## WHAT THE TASK REQUIRES
Once you have found the line with "surfaces are the" in the records below, retype it and every line after it to the end exactly, with no pictures and nothing more.

## PROVIDED ENTRIES
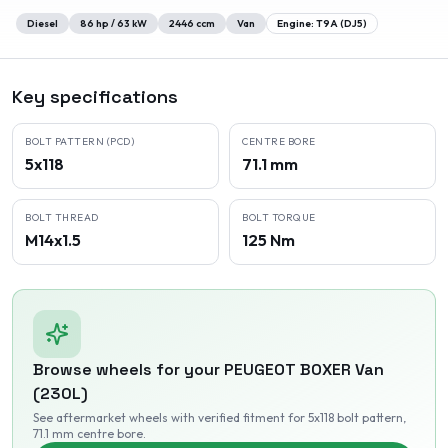
Diesel
86
hp /
63
kW
2446
ccm
Van
Engine:
T9A (DJ5)
Key specifications
BOLT PATTERN (PCD)
CENTRE BORE
5x118
71.1 mm
BOLT THREAD
BOLT TORQUE
M14x1.5
125 Nm
Browse wheels for your
PEUGEOT
BOXER Van
(230L)
See aftermarket wheels with verified fitment
for 5x118 bolt pattern
,
71.1 mm centre bore
.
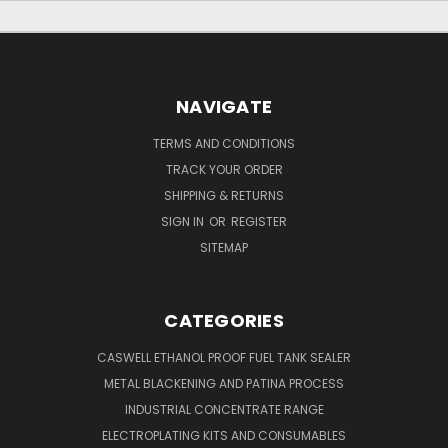
NAVIGATE
TERMS AND CONDITIONS
TRACK YOUR ORDER
SHIPPING & RETURNS
SIGN IN
OR
REGISTER
SITEMAP
CATEGORIES
CASWELL ETHANOL PROOF FUEL TANK SEALER
METAL BLACKENING AND PATINA PROCESS
INDUSTRIAL CONCENTRATE RANGE
ELECTROPLATING KITS AND CONSUMABLES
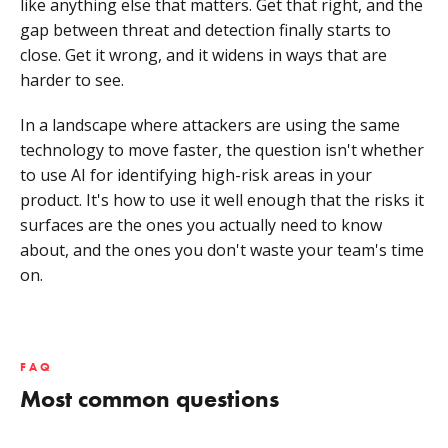
like anything else that matters. Get that right, and the
gap between threat and detection finally starts to
close. Get it wrong, and it widens in ways that are
harder to see.
In a landscape where attackers are using the same
technology to move faster, the question isn't whether
to use AI for identifying high-risk areas in your
product. It's how to use it well enough that the risks it
surfaces are the ones you actually need to know
about, and the ones you don't waste your team's time
on.
FAQ
Most common questions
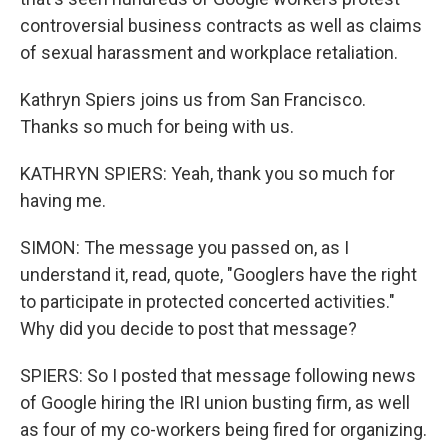
controversial business contracts as well as claims
of sexual harassment and workplace retaliation.
Kathryn Spiers joins us from San Francisco.
Thanks so much for being with us.
KATHRYN SPIERS: Yeah, thank you so much for
having me.
SIMON: The message you passed on, as I
understand it, read, quote, "Googlers have the right
to participate in protected concerted activities."
Why did you decide to post that message?
SPIERS: So I posted that message following news
of Google hiring the IRI union busting firm, as well
as four of my co-workers being fired for organizing.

## EXERCISE SOLUTION
surfaces are the ones you actually need to know
about, and the ones you don't waste your team's time
on.
FAQ
Most common questions
controversial business contracts as well as claims
of sexual harassment and workplace retaliation.
Kathryn Spiers joins us from San Francisco.
Thanks so much for being with us.
KATHRYN SPIERS: Yeah, thank you so much for
having me.
SIMON: The message you passed on, as I
understand it, read, quote, "Googlers have the right
to participate in protected concerted activities."
Why did you decide to post that message?
SPIERS: So I posted that message following news
of Google hiring the IRI union busting firm, as well
as four of my co-workers being fired for organizing.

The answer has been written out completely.